Dan ternyata itu dari Dinar melakukan panggilan video call. "Assalamu'alaikum," salam Al lalu mengarahkan kameranya ke depan wajah.


"Wa'alaikumsalam," lesu Dinar di sembarang sana.


"Sayang, tadi kamu bangunin aku." Dinar hanya mengangguk.


"Kenapa?" tanya Al lembut.


"Bosen di sini, pengin pulang. Tapi kata Bunda nanti dulu," jawabannya bernada sedih.


"Mau aku jemput?" Dinar memanyunkan bibir sambil menggeleng.


"Jangan, tadi aku sudah bilang gitu ke Bunda, minta kamu jemput aku, tapi Bunda ngelarang karena bentar lagi paling balik."


"Iya udah, tunggu setengah jam lagi. Kalau Bunda sama Ayah nggak ngajak pulang juga, aku nanti jemput." kini wajahnya berbinar lalu mengangguk kuat.


"Itu di kamar aku ya?" Alvaro memperhatikan tempat Dinar berada.


Wanita itu menggeser tubuhnya dan berbaring. "Ya, sekarang aku di kamar kamu. Kepala aku pusing pengin rebahan," ujar Dinar parau.


Alvaro menjadi Khawatir, semenjak Dinar hamil memang wanita itu sering mengeluh pusing ketika malam tiba, biasanya dia akan memijat leher Dinar sampai pusingnya reda.
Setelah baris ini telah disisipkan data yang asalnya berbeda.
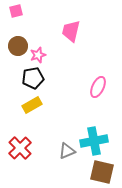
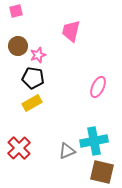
black pentagon: rotated 20 degrees clockwise
yellow rectangle: moved 2 px up
red cross: moved 1 px left
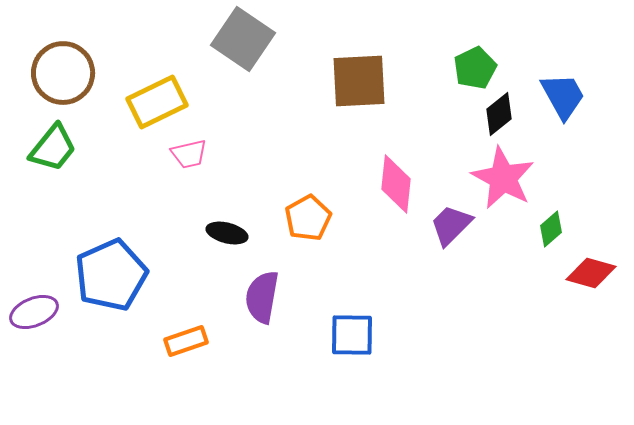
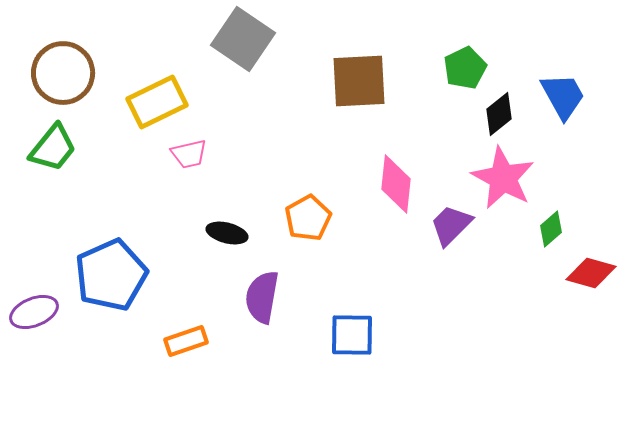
green pentagon: moved 10 px left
"Apa aku kesana aja ya." monolog Al dengan dirinya sendiri.


"Jangan dulu, nanti Bunda marah."


Alvaro berjalan masuk kedalam kamar, sambil terus mengarahkan ponselnya ke wajah, ia berdiri di jendela besar, sesekali melihat area depan rumahnya, siapa tau ada seseorang yang berdiri, yang tak lain adalah Hendra.


orang yang menjadi targetnya saat ini. Jika sekarang orang itu tidak muncul, Rencana yang sudah ia diskusikan, sudah semakin rapi tersusun, semoga saja berhasil.


...****************...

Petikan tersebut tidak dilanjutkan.